Yvon Massardier en est conscient "Moi aussi, j'aimerais mieux les voir à l'école du coin. D'ailleurs, aussitôt que l'opportunité se présente, on intervient auprès des parents pour faire scolariser tel ou tel enfant... Mais tout de même, je préfère ce système plutôt que pas de scolarité du tout". Yvon Massardier s'est initié, ainsi que son épouse, au romani.

Il a été sollicité par les autorités locales pour l'organisation d'un service de PMI (Protection Maternelle Infantile) car les Manouches sont réticents à fréquenter les milieux hospitaliers et les cabinets des médecins. "Pour les encourager à aller voir les docteurs, le département nous a demandé si on acceptait de faire le lien avec les familles". Ainsi, le camion santé se rend une fois par mois sur les terrains pour dispenser des soins et faire de la prévention. "Au début, les parents refusaient de présenter leurs enfants en l'absence d'un membre de l'association, parce qu'ils ont appris à nous faire confiance.
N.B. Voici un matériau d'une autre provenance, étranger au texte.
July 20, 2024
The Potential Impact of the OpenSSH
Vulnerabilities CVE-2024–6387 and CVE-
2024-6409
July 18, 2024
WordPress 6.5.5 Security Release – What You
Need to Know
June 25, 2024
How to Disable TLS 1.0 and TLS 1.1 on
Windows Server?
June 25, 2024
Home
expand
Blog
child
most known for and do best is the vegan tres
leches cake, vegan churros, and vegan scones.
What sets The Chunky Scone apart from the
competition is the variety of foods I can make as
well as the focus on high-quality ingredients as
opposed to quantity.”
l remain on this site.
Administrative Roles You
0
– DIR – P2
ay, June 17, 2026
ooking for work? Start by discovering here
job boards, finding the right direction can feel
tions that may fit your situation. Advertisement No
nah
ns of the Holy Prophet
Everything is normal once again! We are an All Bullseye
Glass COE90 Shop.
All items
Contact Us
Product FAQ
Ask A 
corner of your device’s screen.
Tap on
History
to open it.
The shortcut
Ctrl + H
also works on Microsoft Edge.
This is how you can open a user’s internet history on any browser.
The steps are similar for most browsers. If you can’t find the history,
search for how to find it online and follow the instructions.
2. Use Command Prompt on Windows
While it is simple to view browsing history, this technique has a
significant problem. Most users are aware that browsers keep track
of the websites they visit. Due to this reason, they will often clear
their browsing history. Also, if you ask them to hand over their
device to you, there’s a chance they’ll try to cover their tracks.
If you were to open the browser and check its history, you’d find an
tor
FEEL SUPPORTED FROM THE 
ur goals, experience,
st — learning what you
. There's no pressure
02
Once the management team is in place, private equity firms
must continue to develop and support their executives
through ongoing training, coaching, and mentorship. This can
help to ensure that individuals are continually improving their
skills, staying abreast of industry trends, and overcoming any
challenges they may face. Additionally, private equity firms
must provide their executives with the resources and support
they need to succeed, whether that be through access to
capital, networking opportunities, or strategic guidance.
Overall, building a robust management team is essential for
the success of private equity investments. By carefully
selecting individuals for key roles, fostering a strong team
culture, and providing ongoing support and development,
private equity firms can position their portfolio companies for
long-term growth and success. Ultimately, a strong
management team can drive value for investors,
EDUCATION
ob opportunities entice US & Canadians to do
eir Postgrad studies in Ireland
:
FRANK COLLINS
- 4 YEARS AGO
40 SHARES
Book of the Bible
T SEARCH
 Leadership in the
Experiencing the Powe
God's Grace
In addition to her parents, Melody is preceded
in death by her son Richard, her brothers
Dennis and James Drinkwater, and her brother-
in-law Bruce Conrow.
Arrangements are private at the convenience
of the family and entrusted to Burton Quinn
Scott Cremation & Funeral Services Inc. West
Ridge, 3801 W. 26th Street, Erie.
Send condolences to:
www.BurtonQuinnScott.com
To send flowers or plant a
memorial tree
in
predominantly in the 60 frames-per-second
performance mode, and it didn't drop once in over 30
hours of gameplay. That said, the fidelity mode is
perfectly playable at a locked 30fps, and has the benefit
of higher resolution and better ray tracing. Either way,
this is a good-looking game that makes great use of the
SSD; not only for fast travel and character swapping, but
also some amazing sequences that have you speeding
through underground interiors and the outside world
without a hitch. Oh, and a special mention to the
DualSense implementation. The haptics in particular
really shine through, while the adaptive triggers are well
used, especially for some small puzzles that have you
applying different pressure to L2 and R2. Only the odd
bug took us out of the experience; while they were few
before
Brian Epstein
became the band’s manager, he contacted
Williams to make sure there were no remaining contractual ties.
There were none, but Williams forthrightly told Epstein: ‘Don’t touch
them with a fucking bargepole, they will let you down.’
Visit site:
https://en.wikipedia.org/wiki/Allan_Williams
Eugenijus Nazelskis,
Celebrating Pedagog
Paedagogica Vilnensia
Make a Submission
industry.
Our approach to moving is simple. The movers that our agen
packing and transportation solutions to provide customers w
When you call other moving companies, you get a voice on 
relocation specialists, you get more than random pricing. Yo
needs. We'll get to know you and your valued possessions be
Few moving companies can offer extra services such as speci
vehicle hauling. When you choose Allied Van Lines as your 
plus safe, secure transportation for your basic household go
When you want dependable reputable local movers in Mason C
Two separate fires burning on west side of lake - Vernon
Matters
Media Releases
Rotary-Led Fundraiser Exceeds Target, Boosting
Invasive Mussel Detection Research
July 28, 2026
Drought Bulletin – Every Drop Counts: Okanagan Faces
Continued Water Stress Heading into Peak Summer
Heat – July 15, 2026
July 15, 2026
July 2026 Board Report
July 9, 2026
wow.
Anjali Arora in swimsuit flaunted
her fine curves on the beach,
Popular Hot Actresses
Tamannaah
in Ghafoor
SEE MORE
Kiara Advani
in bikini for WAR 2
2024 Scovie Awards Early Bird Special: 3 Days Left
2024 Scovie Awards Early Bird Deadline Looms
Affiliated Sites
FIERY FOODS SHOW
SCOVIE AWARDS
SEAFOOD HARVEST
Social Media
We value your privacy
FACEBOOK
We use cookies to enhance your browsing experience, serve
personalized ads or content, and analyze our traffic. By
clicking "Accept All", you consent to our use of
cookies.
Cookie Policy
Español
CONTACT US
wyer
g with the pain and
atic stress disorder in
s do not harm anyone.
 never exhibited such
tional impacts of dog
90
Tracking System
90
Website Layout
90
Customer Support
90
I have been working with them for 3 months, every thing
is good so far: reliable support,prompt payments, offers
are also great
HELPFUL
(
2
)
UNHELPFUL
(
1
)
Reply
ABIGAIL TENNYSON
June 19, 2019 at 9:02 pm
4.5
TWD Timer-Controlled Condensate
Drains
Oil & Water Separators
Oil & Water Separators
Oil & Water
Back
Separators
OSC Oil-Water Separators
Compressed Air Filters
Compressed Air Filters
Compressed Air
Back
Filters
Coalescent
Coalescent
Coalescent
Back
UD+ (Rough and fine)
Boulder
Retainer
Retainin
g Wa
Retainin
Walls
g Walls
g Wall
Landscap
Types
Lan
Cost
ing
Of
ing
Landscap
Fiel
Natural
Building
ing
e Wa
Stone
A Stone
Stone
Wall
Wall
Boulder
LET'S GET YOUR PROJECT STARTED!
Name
Ils savent que nous ne voulons que les aider". À présent, le système est rôdé. Le camion effectue ses tournées, sous le patronage de l'A.R.I.V, sans susciter la moindre suspicion de la part des Gens du Voyage. Yvon Massardier insiste, tout sourire, sur la nécessité d'éduquer les nouvelles générations "Vous savez, je dis toujours que l'éducation des enfants commence vingt ans avant leur naissance". Il est vrai que les élèves d'aujourd'hui sont les parents de demain. En s'installant devant leur pupitre, en faisant leurs devoirs, ils deviendront plus sensibles aux dommages occasionnés par une scolarité en pointillé, voire inexistante. Alors même que ces enfants ne songent à aucune paternité, ils apprennent inconsciemment à soigner l'héritage culturel et social qu'ils vont transmettre à leur descendance. C'est aussi à l'école que l'on apprend l’autodiscipline et le civisme, les responsabilités et la constance dans l'ouvrage.

La scolarité est donc l'une des priorités absolues qui permettront de réviser les références émotionnelles et éducatives des générations futures. C'est une meilleure connaissance de l'autre et l'accession à l'émancipation intellectuelle qui permettront aux Gens du Voyage de dépasser les handicaps actuels.